There is a lesson in this that goes back to the failure-plagued years of the U.S. and Soviet pioneering intercontinental ballistic missile programs in the 1950s.

Rocket science is hard, not because of its theoretical concepts, which are actually very simple and straightforward, but because of the sheer technical and demanding complexity of building the rockets themselves. Engineering at that level doesn't require a lot of Nobel Prize-winning "brilliant" insights. It requires an enormous number of experts to test and retest every component, fuel element and interaction and to come up with myriads of engineering fixes to minor but potentially disastrous problems.

Following through ambitious ICBM and ballistic missile defense interceptor programs to their successful conclusion also requires the determination and guts of both military program directors and their civilian overlords.

Both echelons have to keep backing the program through the endless tests and unsuccessful test firings that will be long and appear almost endless, until a level operational reliability is finally reached.

The U.S. Ground-based Mid-course Interceptor -- GBI -- program went through this long dispiriting phase, and now the Bulava SLBM appears to be emerging from it, too.

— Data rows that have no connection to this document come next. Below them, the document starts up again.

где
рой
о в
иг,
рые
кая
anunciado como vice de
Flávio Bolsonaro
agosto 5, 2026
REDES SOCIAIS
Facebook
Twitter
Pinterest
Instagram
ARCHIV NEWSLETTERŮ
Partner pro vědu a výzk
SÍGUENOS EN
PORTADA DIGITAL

The Bulava program still has many critics in Russia, some of whom would prefer to adapt the new Borey-class Project 955 subs to carry liquid-fueled RSM-54 Sineva SLBMs instead.

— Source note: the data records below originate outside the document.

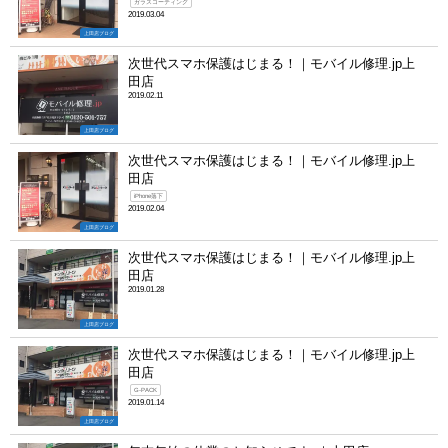
ガラスコーティング
2019.03.04
上田店ブログ
次世代スマホ保護はじまる！｜モバイル修理.jp上
田店
2019.02.11
上田店ブログ
次世代スマホ保護はじまる！｜モバイル修理.jp上
田店
iPhone落下
2019.02.04
上田店ブログ
次世代スマホ保護はじまる！｜モバイル修理.jp上
田店
2019.01.28
上田店ブログ
次世代スマホ保護はじまる！｜モバイル修理.jp上
田店
G-PACK
2019.01.14
上田店ブログ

The Sineva has the reputation of being "old fashioned" because it is liquid-fueled and therefore flies more slowly in its boost phase than the Bulava. But it still flies plenty fast when launched, and it can carry a larger payload a longer distance than the Bulava.

The biggest argument against scrapping the Bulava, however, may have been the fact that adapting the Borey-class subs to carry the Sinevas would open a whole new set of potential engineering problems.

Russia's naval shipyards have encountered one costly delay and overrun after another on their most prestigious and strategically important projects, and the last thing Kremlin leaders wanted was to leave themselves vulnerable to a new wave of them.

In fact, the combination of the improving reliability record of the Bulava and the continued reliability of the liquid-fueled Sineva looks likely to give the Russian navy's submarine-launched ballistic missile forces formidable clout for decades, even generations to come.

As respected Russian military analyst Ilya Kramnik wrote for RIA Novosti, "The backbone of the Russian Naval Strategic Nuclear Force will be liquid-fueled RSM-54 Sineva ICBMs installed on six 667BDRM nuclear-powered ballistic missile submarines, which will have their life cycle extended into the late 2020s, and cutting-edge solid-fuel RSM-56 Bulava ICBMs on 955/955A submarines.

"The Russian navy plans to commission eight missile submarines of the above-mentioned class to replace the 667BDR submarines. By 2020 the Russian navy most likely will have between 12 and 14 nuclear-powered ballistic missile submarines carrying between 192 and 224 missiles with 800 to 900 warheads," Kramnik continued.

That will ensure that for decades to come, the Russian nuclear-armed strategic submarine force will remain one of the most powerful forces on the planet.